-------- Data for review

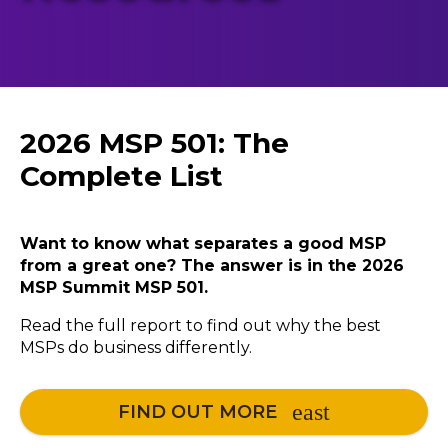
2026 MSP 501: The
Complete List
Want to know what separates a good MSP
from a great one? The answer is in the 2026
MSP Summit MSP 501.
Read the full report to find out why the best
MSPs do business differently.
FIND OUT MORE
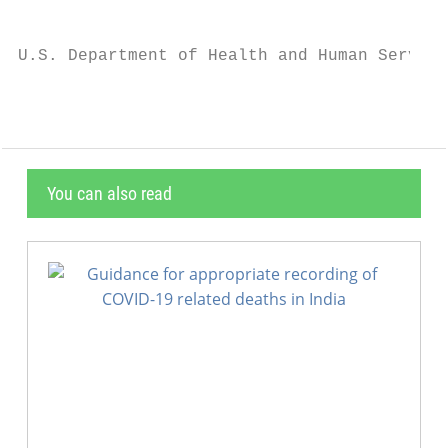
                                           
U.S. Department of Health and Human Service
You can also read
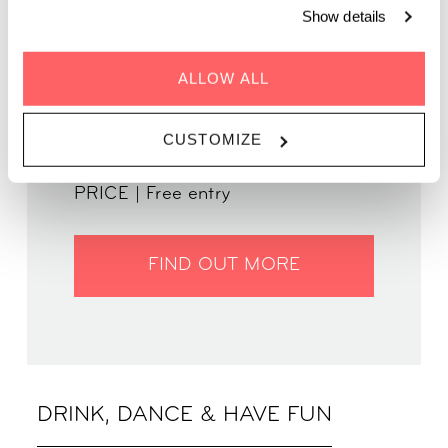
Show details
ALLOW ALL
GENRE | Funky House
WHEN | 5 June, 2025
TIME | 19:00 - 22:00
CUSTOMIZE
WHERE | Zoku Paris
PRICE | Free entry
FIND OUT MORE
DRINK, DANCE & HAVE FUN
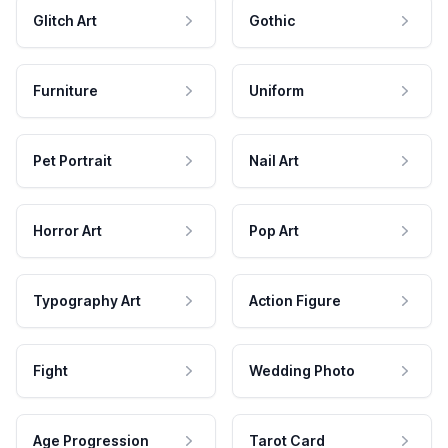
Glitch Art
Gothic
Furniture
Uniform
Pet Portrait
Nail Art
Horror Art
Pop Art
Typography Art
Action Figure
Fight
Wedding Photo
Age Progression
Tarot Card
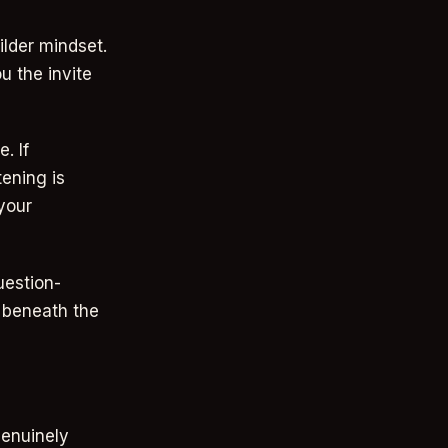
ilder mindset.
u the invite
. If
ening is
 your
uestion-
n beneath the
genuinely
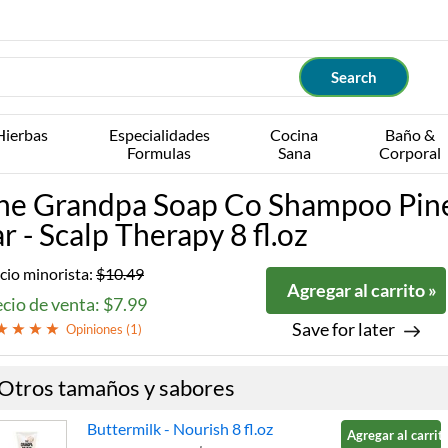
Hierbas
Especialidades
Cocina
Baño &
Formulas
Sana
Corporal
he Grandpa Soap Co Shampoo Pin
ar - Scalp Therapy 8 fl.oz
cio minorista:
$10.49
Agregar al carrito »
cio de venta: $7.99
Save for later
Opiniones (
1
)
Otros tamaños y sabores
Buttermilk - Nourish 8 fl.oz
Agregar al carrito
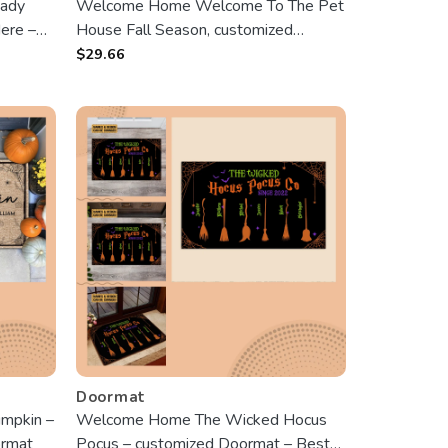
Lady
Welcome Home Welcome To The Pet
ere –
House Fall Season, customized
son,
Doormat, Gifts For Pet Lovers,
$
29.66
Lover,
personalized Photo
Doormat
mpkin –
Welcome Home The Wicked Hocus
ormat
Pocus – customized Doormat – Best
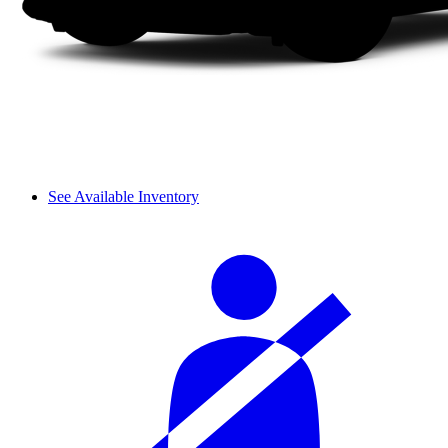
See Available Inventory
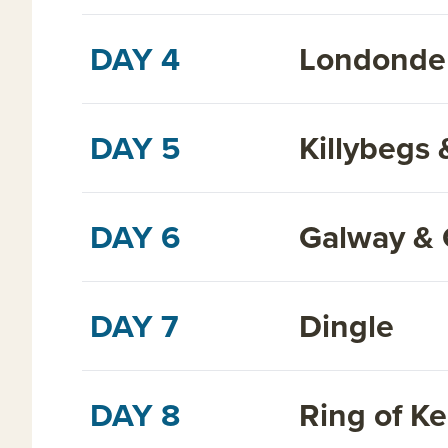
DAY 4
Londonder
DAY 5
Killybegs 
DAY 6
Galway & C
DAY 7
Dingle
DAY 8
Ring of Ke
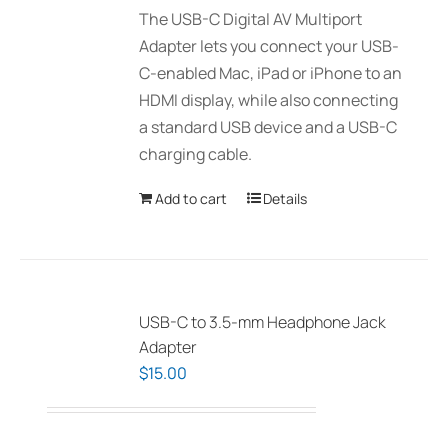
The USB-C Digital AV Multiport
Adapter lets you connect your USB-
C-enabled Mac, iPad or iPhone to an
HDMI display, while also connecting
a standard USB device and a USB-C
charging cable.
Add to cart
Details
USB-C to 3.5-mm Headphone Jack
Adapter
$
15.00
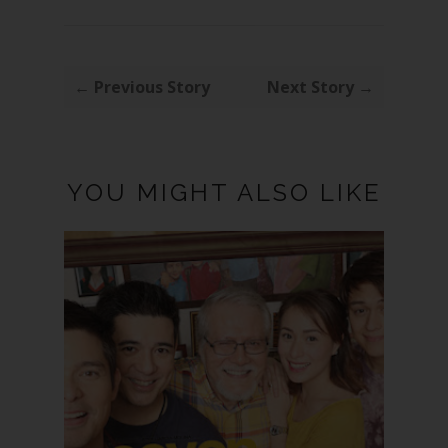
← Previous Story
Next Story →
YOU MIGHT ALSO LIKE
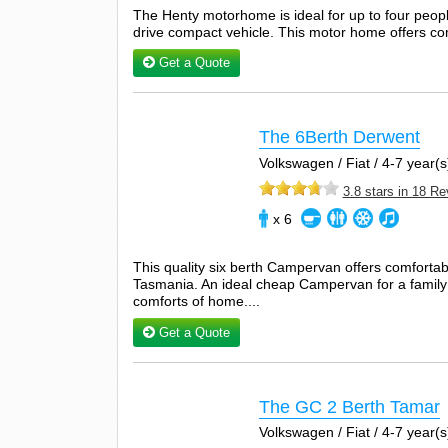
The Henty motorhome is ideal for up to four peop
drive compact vehicle. This motor home offers comf
Get a Quote
The 6Berth Derwent
Volkswagen / Fiat / 4-7 year(s)
3.8 stars in 18 R
x 6
This quality six berth Campervan offers comfortable
Tasmania. An ideal cheap Campervan for a family o
comforts of home....
Get a Quote
The GC 2 Berth Tamar
Volkswagen / Fiat / 4-7 year(s)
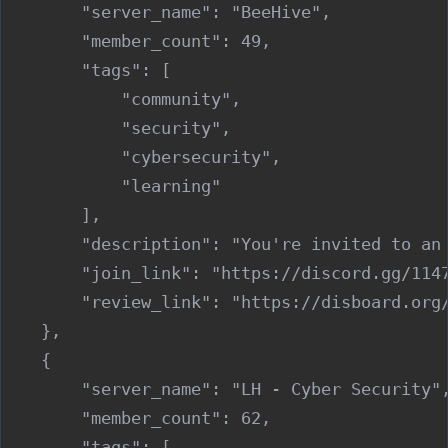
        "server_name": "BeeHive",

        "member_count": 49,

        "tags": [

            "community",

            "security",

            "cybersecurity",

            "learning"

        ],

        "description": "You're invited to an
        "join_link": "https://discord.gg/1147
        "review_link": "https://disboard.org/
    },

    {

        "server_name": "LH - Cyber Security",
        "member_count": 62,

        "tags": [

----------------

Work request
Transcribe all of the lines above exactly as given. The pictures stay out.

Exercise result
2026 MSP 501: The
Complete List
Want to know what separates a good MSP
from a great one? The answer is in the 2026
MSP Summit MSP 501.
Read the full report to find out why the best
MSPs do business differently.
FIND OUT MORE
                                           
U.S. Department of Health and Human Service
You can also read
Show details
ALLOW ALL
GENRE | Funky House
WHEN | 5 June, 2025
TIME | 19:00 - 22:00
CUSTOMIZE
WHERE | Zoku Paris
PRICE | Free entry
FIND OUT MORE
DRINK, DANCE & HAVE FUN
Glitch Art
Gothic
Furniture
Uniform
Pet Portrait
Nail Art
Horror Art
Pop Art
Typography Art
Action Figure
Fight
Wedding Photo
Age Progression
Tarot Card
ilder mindset.
u the invite
. If
ening is
 your
uestion-
n beneath the
genuinely
Hierbas
Especialidades
Cocina
Baño &
Formulas
Sana
Corporal
he Grandpa Soap Co Shampoo Pin
ar - Scalp Therapy 8 fl.oz
cio minorista:
$10.49
Agregar al carrito »
cio de venta: $7.99
Save for later
Opiniones (
1
)
Otros tamaños y sabores
Buttermilk - Nourish 8 fl.oz
Agregar al carrito
Lady
Welcome Home Welcome To The Pet
ere –
House Fall Season, customized
son,
Doormat, Gifts For Pet Lovers,
$
29.66
Lover,
personalized Photo
Doormat
mpkin –
Welcome Home The Wicked Hocus
ormat
Pocus – customized Doormat – Best
See Available Inventory
DAY 4
Londonder
DAY 5
Killybegs 
DAY 6
Galway & C
DAY 7
Dingle
DAY 8
Ring of Ke
The USB-C Digital AV Multiport
Adapter lets you connect your USB-
C-enabled Mac, iPad or iPhone to an
HDMI display, while also connecting
a standard USB device and a USB-C
charging cable.
Add to cart
Details
USB-C to 3.5-mm Headphone Jack
Adapter
$
15.00
← Previous Story
Next Story →
YOU MIGHT ALSO LIKE
The Henty motorhome is ideal for up to four peop
drive compact vehicle. This motor home offers comf
Get a Quote
The 6Berth Derwent
Volkswagen / Fiat / 4-7 year(s)
3.8 stars in 18 R
x 6
This quality six berth Campervan offers comfortable
Tasmania. An ideal cheap Campervan for a family o
comforts of home....
Get a Quote
The GC 2 Berth Tamar
Volkswagen / Fiat / 4-7 year(s)
        "server_name": "BeeHive",

        "member_count": 49,

        "tags": [

            "community",

            "security",

            "cybersecurity",

            "learning"

        ],

        "description": "You're invited to an
        "join_link": "https://discord.gg/1147
        "review_link": "https://disboard.org/
    },

    {

        "server_name": "LH - Cyber Security",
        "member_count": 62,

        "tags": [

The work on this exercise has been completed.